Revision as of 17:30, 5 October 2023

Podcasts, RSS feeds, `grep`

$ wget http://feeds.libsyn.com/330110/rss

On Monday 2nd, we discussed podcasts as opposed to radio. That radio is live whereas podcasts are prerecorded and that modes of engaging with podcasts and radio differ. Podcasts are built upon Really Simple Syndication (RSS). In other words, in terms of code, there's little difference between the XML for an blog feed and the XML for a podcast feed. The following command combines a regular expression with the grep command to retrieve a list of all the XML tags in RSS feed for the Call Me Mother podcast.

$ grep -E "<[[:alpha:]]+" rss

This command prints results such as

<pubDate>Fri, 02 Apr 2021 15:25:34 GMT</pubDate>

<title>Stephen Whittle</title>  

and

<link>https://www.novel.audio</link>  

These tags also appear in RSS feeds for written blogs. However, the command also prints results such as

<itunes:explicit>yes</itunes:explicit>  

and

<acast:showId>62b087ec4f1d1f0014025b79</acast:showId>

Editing

What I want to produce is a list of the tags only. At the moment, I'm not interested in what's in between the tags. Ideally I'd like to use built in commands to generate a text which contains an outline of tags along the lines of the following listing.

    1 <tag>
    2 <subtag>
    3 </subtag>
    4 </tag>

First Attempt

Can this be achieved by making two files, open.txt and close.txt? The first file should contain all the opening tags and the latter all the closing tags.

$ grep -Eon "<[[:alpha:]]+>" rss > open.txt
$ grep -Eon "</[[:alpha:]]+>" rss > close.txt 

It should then be possible to cat both files and sort the result by line number producing the desired outcome.
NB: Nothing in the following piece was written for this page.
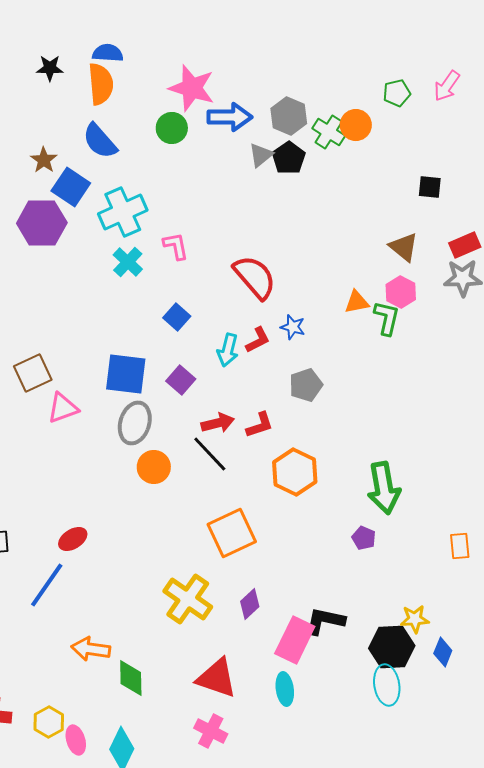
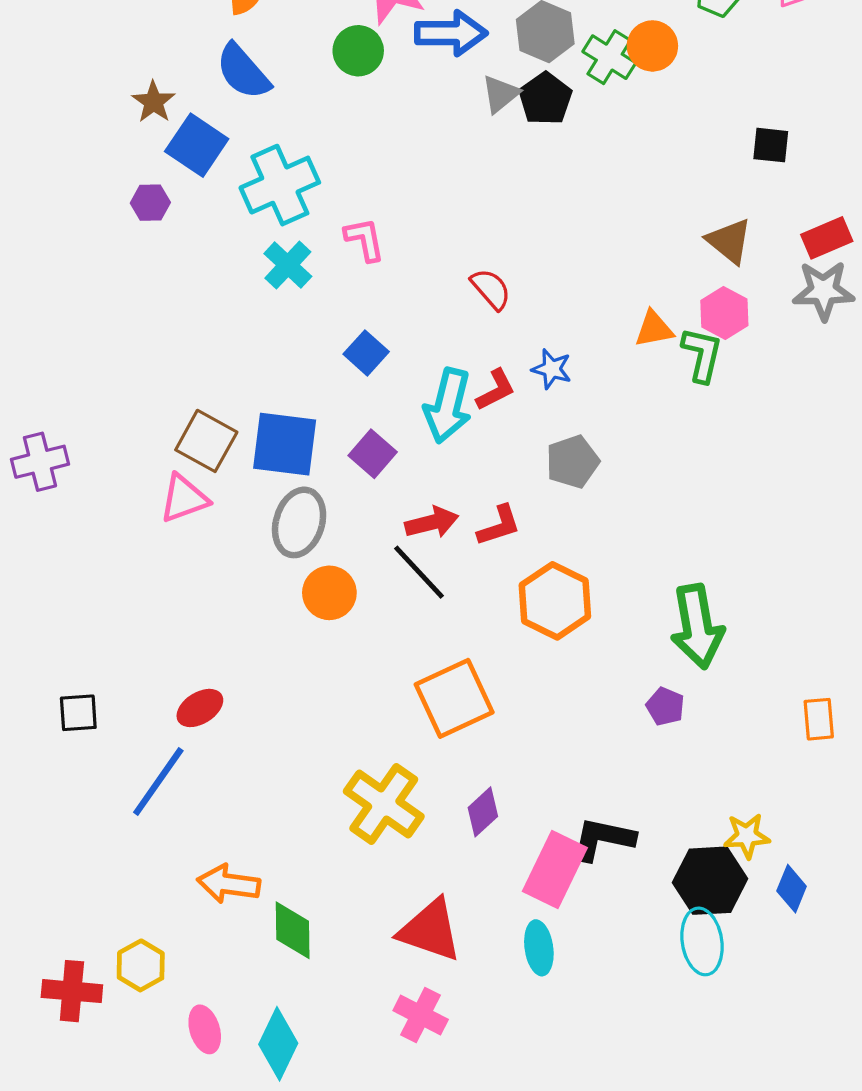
purple hexagon: (42, 223) -> (150, 203), size x0.5
red semicircle: (255, 277) -> (491, 289), size x0.6
cyan arrow: (228, 350) -> (448, 406), size x1.4
brown square: (33, 373) -> (206, 441), moved, turned -36
yellow hexagon: (49, 722) -> (141, 965), moved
$ cat open.txt close.txt | sort -n > sorted.txt

Second Attempt

Whilst reading through the output of the first attempt (sorted.txt), I discovered that

the </guid> tags had no correlating opening tag

That the closing tags were sorted before the opening tags

Problem 1: Some information was missing

I had already deliberately omitted acast and itunes tags. In doing so I worked on the assumption that there were no other relevant, colon-separated tags in the rss file. Fortunately, retrieving the additional data was a quick fix:

   $ grep -Eon "<[[:alpha:]]+>|<[[:alpha:]]+ [^z-A]*>" rss > open.txt

Figuring out a way to sort the file such that the closing tags followed the opening tags was another matter. The general outline was there, but if I could sort out the details this could become a template for a podcast RSS generator. And that could potentially be useful in relation to Worm's sonic archive.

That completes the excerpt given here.